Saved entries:
──────
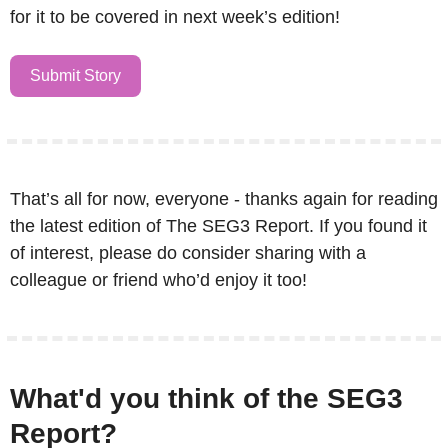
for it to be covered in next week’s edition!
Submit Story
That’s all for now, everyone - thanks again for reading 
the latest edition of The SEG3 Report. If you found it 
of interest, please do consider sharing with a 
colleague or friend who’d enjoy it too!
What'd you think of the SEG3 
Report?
──────
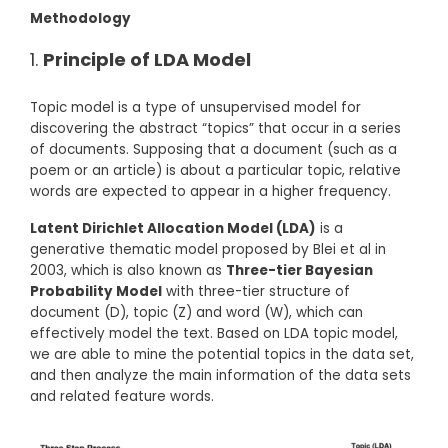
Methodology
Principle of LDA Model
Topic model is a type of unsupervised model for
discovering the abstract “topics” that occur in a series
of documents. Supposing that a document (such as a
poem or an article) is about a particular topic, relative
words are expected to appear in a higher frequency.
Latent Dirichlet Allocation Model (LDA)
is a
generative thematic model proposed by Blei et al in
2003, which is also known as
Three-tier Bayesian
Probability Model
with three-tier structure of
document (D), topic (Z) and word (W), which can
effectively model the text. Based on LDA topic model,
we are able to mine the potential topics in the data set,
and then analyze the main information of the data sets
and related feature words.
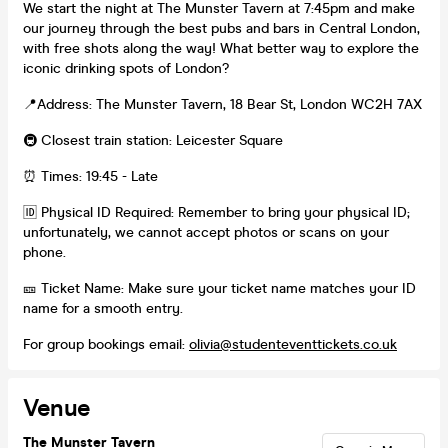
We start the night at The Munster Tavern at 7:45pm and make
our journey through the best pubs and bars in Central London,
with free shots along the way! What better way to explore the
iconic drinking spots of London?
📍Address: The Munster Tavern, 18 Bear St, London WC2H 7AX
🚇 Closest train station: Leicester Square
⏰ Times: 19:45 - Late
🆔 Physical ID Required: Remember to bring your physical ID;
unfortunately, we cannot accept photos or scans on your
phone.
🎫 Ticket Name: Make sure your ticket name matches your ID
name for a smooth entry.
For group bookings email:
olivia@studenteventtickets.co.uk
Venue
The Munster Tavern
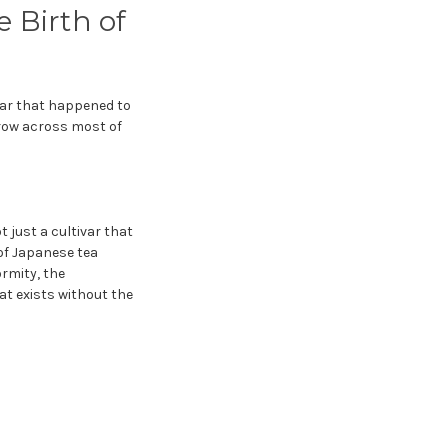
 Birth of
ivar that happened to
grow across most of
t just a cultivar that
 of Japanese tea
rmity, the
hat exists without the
──────
Which lines of the data include the string "What"? Copy each of them.

What'd you think of the SEG3 
with free shots along the way! What better way to explore the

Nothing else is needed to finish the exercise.